Task goal » Please repeat the whole listing verbatim.

Data »

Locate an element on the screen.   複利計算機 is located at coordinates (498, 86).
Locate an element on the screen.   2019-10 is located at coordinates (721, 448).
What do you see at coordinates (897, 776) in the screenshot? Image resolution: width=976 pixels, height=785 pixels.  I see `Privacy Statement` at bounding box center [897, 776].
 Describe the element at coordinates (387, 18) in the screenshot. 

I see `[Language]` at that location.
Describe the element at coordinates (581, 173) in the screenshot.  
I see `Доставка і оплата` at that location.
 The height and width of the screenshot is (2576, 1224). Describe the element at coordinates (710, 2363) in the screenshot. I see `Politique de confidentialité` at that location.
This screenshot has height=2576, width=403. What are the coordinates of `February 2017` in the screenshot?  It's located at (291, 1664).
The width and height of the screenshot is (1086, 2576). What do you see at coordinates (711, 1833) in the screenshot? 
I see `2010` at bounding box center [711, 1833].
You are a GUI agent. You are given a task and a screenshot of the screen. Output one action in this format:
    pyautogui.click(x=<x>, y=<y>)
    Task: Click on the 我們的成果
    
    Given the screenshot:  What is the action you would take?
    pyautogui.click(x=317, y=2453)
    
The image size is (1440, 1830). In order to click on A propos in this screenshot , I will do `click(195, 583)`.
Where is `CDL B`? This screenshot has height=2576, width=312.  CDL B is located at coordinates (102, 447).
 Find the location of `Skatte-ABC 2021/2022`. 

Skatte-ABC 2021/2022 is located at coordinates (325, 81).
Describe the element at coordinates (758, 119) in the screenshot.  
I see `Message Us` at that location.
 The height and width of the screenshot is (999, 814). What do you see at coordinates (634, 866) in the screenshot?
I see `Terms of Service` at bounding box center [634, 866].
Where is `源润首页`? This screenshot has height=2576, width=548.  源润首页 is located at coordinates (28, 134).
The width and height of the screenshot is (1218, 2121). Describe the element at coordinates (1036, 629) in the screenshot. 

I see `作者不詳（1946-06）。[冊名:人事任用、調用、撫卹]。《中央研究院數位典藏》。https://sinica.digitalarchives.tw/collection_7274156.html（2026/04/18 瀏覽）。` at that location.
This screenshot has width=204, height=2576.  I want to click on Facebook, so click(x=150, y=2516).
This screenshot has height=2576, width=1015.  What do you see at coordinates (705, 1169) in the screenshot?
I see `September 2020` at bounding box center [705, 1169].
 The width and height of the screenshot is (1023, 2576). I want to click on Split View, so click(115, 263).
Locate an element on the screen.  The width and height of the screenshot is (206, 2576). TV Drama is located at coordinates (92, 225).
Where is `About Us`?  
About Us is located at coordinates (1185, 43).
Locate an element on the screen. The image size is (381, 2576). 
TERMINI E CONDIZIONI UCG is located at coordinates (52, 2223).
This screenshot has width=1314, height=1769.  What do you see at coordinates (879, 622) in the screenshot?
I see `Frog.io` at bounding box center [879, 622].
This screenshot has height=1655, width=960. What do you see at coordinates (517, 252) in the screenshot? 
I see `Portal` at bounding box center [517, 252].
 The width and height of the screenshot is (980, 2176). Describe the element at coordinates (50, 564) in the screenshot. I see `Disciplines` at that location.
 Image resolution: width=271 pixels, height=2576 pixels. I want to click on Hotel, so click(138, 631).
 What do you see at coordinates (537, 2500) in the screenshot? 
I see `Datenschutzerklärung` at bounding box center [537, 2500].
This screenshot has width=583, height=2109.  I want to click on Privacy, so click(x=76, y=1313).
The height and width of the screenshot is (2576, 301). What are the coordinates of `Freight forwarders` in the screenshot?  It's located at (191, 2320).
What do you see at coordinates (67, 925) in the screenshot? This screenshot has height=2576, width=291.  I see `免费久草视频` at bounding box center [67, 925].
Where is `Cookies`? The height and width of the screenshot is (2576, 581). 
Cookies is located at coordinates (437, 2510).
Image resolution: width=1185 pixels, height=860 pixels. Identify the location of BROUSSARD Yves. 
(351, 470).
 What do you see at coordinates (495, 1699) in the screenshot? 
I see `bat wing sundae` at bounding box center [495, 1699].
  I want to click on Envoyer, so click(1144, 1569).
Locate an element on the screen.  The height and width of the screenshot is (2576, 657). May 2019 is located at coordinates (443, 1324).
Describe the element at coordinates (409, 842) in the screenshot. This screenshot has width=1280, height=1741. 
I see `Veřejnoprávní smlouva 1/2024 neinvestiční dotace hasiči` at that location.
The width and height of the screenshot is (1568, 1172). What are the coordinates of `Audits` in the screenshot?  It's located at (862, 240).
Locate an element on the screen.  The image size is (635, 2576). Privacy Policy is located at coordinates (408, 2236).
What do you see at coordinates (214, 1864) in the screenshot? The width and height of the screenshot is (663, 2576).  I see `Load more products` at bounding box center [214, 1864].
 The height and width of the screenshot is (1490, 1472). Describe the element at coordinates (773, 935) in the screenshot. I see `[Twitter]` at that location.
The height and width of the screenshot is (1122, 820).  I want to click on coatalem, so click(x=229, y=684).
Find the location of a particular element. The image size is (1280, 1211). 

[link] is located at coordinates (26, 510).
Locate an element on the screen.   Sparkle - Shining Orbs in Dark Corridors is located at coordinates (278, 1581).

Response to this exercise »
Locate an element on the screen.   複利計算機 is located at coordinates (498, 86).
Locate an element on the screen.   2019-10 is located at coordinates (721, 448).
What do you see at coordinates (897, 776) in the screenshot? Image resolution: width=976 pixels, height=785 pixels.  I see `Privacy Statement` at bounding box center [897, 776].
 Describe the element at coordinates (387, 18) in the screenshot. 

I see `[Language]` at that location.
Describe the element at coordinates (581, 173) in the screenshot.  
I see `Доставка і оплата` at that location.
 The height and width of the screenshot is (2576, 1224). Describe the element at coordinates (710, 2363) in the screenshot. I see `Politique de confidentialité` at that location.
This screenshot has height=2576, width=403. What are the coordinates of `February 2017` in the screenshot?  It's located at (291, 1664).
The width and height of the screenshot is (1086, 2576). What do you see at coordinates (711, 1833) in the screenshot? 
I see `2010` at bounding box center [711, 1833].
You are a GUI agent. You are given a task and a screenshot of the screen. Output one action in this format:
    pyautogui.click(x=<x>, y=<y>)
    Task: Click on the 我們的成果
    
    Given the screenshot:  What is the action you would take?
    pyautogui.click(x=317, y=2453)
    
The image size is (1440, 1830). In order to click on A propos in this screenshot , I will do `click(195, 583)`.
Where is `CDL B`? This screenshot has height=2576, width=312.  CDL B is located at coordinates (102, 447).
 Find the location of `Skatte-ABC 2021/2022`. 

Skatte-ABC 2021/2022 is located at coordinates (325, 81).
Describe the element at coordinates (758, 119) in the screenshot.  
I see `Message Us` at that location.
 The height and width of the screenshot is (999, 814). What do you see at coordinates (634, 866) in the screenshot?
I see `Terms of Service` at bounding box center [634, 866].
Where is `源润首页`? This screenshot has height=2576, width=548.  源润首页 is located at coordinates (28, 134).
The width and height of the screenshot is (1218, 2121). Describe the element at coordinates (1036, 629) in the screenshot. 

I see `作者不詳（1946-06）。[冊名:人事任用、調用、撫卹]。《中央研究院數位典藏》。https://sinica.digitalarchives.tw/collection_7274156.html（2026/04/18 瀏覽）。` at that location.
This screenshot has width=204, height=2576.  I want to click on Facebook, so click(x=150, y=2516).
This screenshot has height=2576, width=1015.  What do you see at coordinates (705, 1169) in the screenshot?
I see `September 2020` at bounding box center [705, 1169].
 The width and height of the screenshot is (1023, 2576). I want to click on Split View, so click(115, 263).
Locate an element on the screen.  The width and height of the screenshot is (206, 2576). TV Drama is located at coordinates (92, 225).
Where is `About Us`?  
About Us is located at coordinates (1185, 43).
Locate an element on the screen. The image size is (381, 2576). 
TERMINI E CONDIZIONI UCG is located at coordinates (52, 2223).
This screenshot has width=1314, height=1769.  What do you see at coordinates (879, 622) in the screenshot?
I see `Frog.io` at bounding box center [879, 622].
This screenshot has height=1655, width=960. What do you see at coordinates (517, 252) in the screenshot? 
I see `Portal` at bounding box center [517, 252].
 The width and height of the screenshot is (980, 2176). Describe the element at coordinates (50, 564) in the screenshot. I see `Disciplines` at that location.
 Image resolution: width=271 pixels, height=2576 pixels. I want to click on Hotel, so click(138, 631).
 What do you see at coordinates (537, 2500) in the screenshot? 
I see `Datenschutzerklärung` at bounding box center [537, 2500].
This screenshot has width=583, height=2109.  I want to click on Privacy, so click(x=76, y=1313).
The height and width of the screenshot is (2576, 301). What are the coordinates of `Freight forwarders` in the screenshot?  It's located at (191, 2320).
What do you see at coordinates (67, 925) in the screenshot? This screenshot has height=2576, width=291.  I see `免费久草视频` at bounding box center [67, 925].
Where is `Cookies`? The height and width of the screenshot is (2576, 581). 
Cookies is located at coordinates (437, 2510).
Image resolution: width=1185 pixels, height=860 pixels. Identify the location of BROUSSARD Yves. 
(351, 470).
 What do you see at coordinates (495, 1699) in the screenshot? 
I see `bat wing sundae` at bounding box center [495, 1699].
  I want to click on Envoyer, so click(1144, 1569).
Locate an element on the screen.  The height and width of the screenshot is (2576, 657). May 2019 is located at coordinates (443, 1324).
Describe the element at coordinates (409, 842) in the screenshot. This screenshot has width=1280, height=1741. 
I see `Veřejnoprávní smlouva 1/2024 neinvestiční dotace hasiči` at that location.
The width and height of the screenshot is (1568, 1172). What are the coordinates of `Audits` in the screenshot?  It's located at (862, 240).
Locate an element on the screen.  The image size is (635, 2576). Privacy Policy is located at coordinates (408, 2236).
What do you see at coordinates (214, 1864) in the screenshot? The width and height of the screenshot is (663, 2576).  I see `Load more products` at bounding box center [214, 1864].
 The height and width of the screenshot is (1490, 1472). Describe the element at coordinates (773, 935) in the screenshot. I see `[Twitter]` at that location.
The height and width of the screenshot is (1122, 820).  I want to click on coatalem, so click(x=229, y=684).
Find the location of a particular element. The image size is (1280, 1211). 

[link] is located at coordinates (26, 510).
Locate an element on the screen.   Sparkle - Shining Orbs in Dark Corridors is located at coordinates (278, 1581).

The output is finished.